Ante la magnitud de lo sucedido el 8 de Marzo, conviene comentar dos tipos diferentes de reacciones, ambas a la defensiva. La primera y más esperada es la de gran número de medios de prensa, fervorosos del patriarcalismo y del capitalismo globalista, que se han apresurado a señalar que «no todas las mujeres se sumaron a los paros y manifestaciones». Es la misma táctica usada para tratar de minimizar el que más de dos millones de catalanes votaran el 1 de octubre y semanas después a los partidos independientistas. Es significativo que, por el contrario, nunca digan nada cuando un partido que no llega al 30% de los votos sobre el total de los potenciales electores gobierna con mayoría absoluta…
Otra reacción sí es más preocupante porque refleja una comprensión muy insuficiente de las desigualdades de género. Me refiero a la de aquellos compañeros que, sobre todo en las redes sociales, se confiesan molestos porque se hable del Día Internacional de la Mujer y no se añada la palabra «Trabajadora». No llevan razón porque, por una parte, decir «mujer» y decir «trabajadora» es hoy, en el 99,9% de los casos, decir lo mismo, a menos que por trabajo se entienda solamente el empleo remunerado (muy mayoritariamente de superexplotación) y no la multitud de tareas de cuidado y «reproducción social» que el 99,9% de las mujeres lleva a cabo y que son imprescindibles para la perpetuación del Sistema, sin estar remuneradas. Esta concepción del trabajo no solo refleja una ideología machista sino también una ideología netamente liberal-capitalista, al reducir el trabajo a la «producción» (de la llamada «riqueza» o, mejor, de beneficios para los empresarios y patronos) y a la consecución de ingresos.
Conviene insistir en que, en las sociedades actuales, el patriarcalismo funciona de forma estrechamente imbricada con el capitalismo pero no es un subproducto de este. Ya existía en sociedades feudales, esclavistas e incluso en muchas sociedades sin clases sociales (las mal llamadas sociedades «igualitarias» por la errónea consideración de que todas las desigualdades son una consecuencia de la estructura de clases).
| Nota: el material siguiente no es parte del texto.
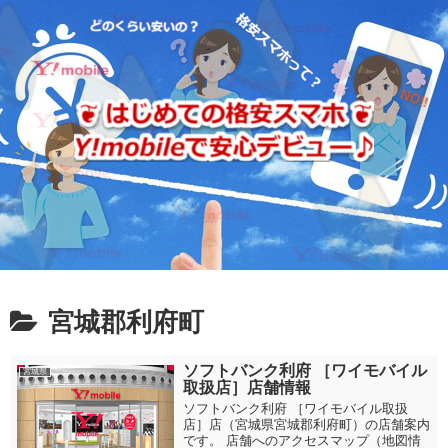
宮城郡利府町
ソフトバンク利府 ［ワイモバイル
宮城県
取扱店］店舗情報
ソフトバンク利府 ［ワイモバイル取扱
店］店（宮城県宮城郡利府町）の店舗案内
です。 店舗へのアクセスマップ（地図情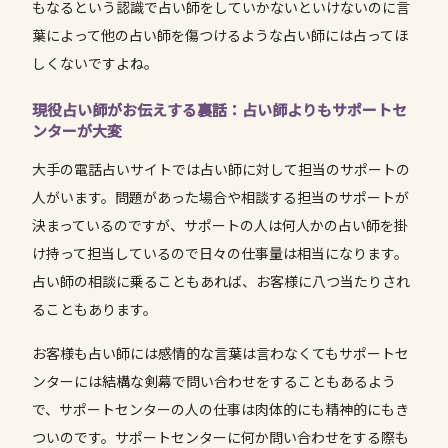
もなるという認識で占い師をしていかないといけないのに言
葉によって他の占い師を傷つけるような占い師には占ってほ
しくないですよね。
現役占い師がお伝えする裏話：占い師よりもサポートセ
ンターが大変
大手の電話占いサイトでは占い師に対して担当のサポートの
人がいます。問題があった場合や相談する担当のサポートが
決まっているのですが、サポートの人は何人かの占い師を掛
け持って担当しているので日々の仕事量は相当になります。
占い師の相談に乗ることもあれば、お客様に八つ当たりされ
ることもあります。
お客様も占い師には感情的な言葉は言わなくてもサポートセ
ンターには結構な剣幕で問い合わせをすることもあるよう
で、サポートセンターの人の仕事は肉体的にも精神的にもき
ついのです。サポートセンターに何か問い合わせをする際も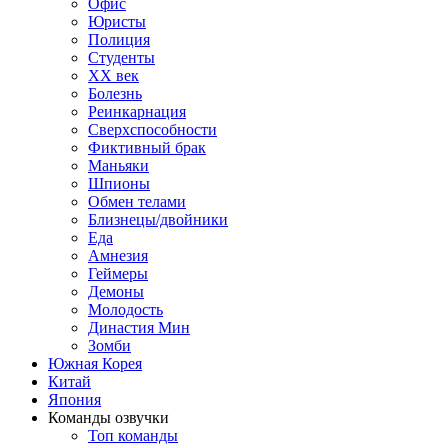
Офис
Юристы
Полиция
Студенты
ХХ век
Болезнь
Реинкарнация
Сверхспособности
Фиктивный брак
Маньяки
Шпионы
Обмен телами
Близнецы/двойники
Еда
Амнезия
Геймеры
Демоны
Молодость
Династия Мин
Зомби
Южная Корея
Китай
Япония
Команды озвучки
Топ команды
Es inconsecuente, o al menos muy insuficiente, aquí y ahora, ser anticapitalista y no ser, a la vez, feminista y soberanista (defensores del derecho de los pueblos y las personas a decidir por sí, libremente, sobre sus asuntos). Como lo mismo de limitado, y limitante, es declararse feminista o/y soberanista sin ser, al mismo tiempo, anticapitalista. Pero esto establecido, no deben subsumirse los tres ejes en uno solo y menos aún considerar, como todavía hacen no pocos compañer@s, que dos de ellos existen como derivados o subalternos del eje que supuestamente sería «en última instancia» el responsable de la existencia de los otros.
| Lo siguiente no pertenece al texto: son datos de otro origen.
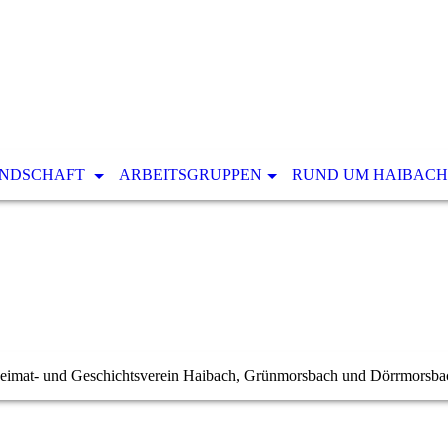
ANDSCHAFT
ARBEITSGRUPPEN
RUND UM HAIBACH
eimat- und Geschichtsverein Haibach, Grünmorsbach und Dörrmorsba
Entrar en este tema no es un pasatiempo académico ni tiene solo una relevancia teórica sino importantísimas repercusiones en la práctica social y política. Tanta que sin una visión adecuada de las relaciones entre anticapitalismo, feminismo y soberanismo los avances de cada uno de estos movimientos serán limitados y siempre provisionales. Cada uno de ellos debería conservar su propia autonomía pero apoyarse entre sí y confluir en la lucha común por una sociedad nueva, realmente democrática en todas las relaciones sociales. Ninguno de ellos puede pretender la hegemonía ni considerarse con legitimidad para dirigir en exclusiva esa lucha.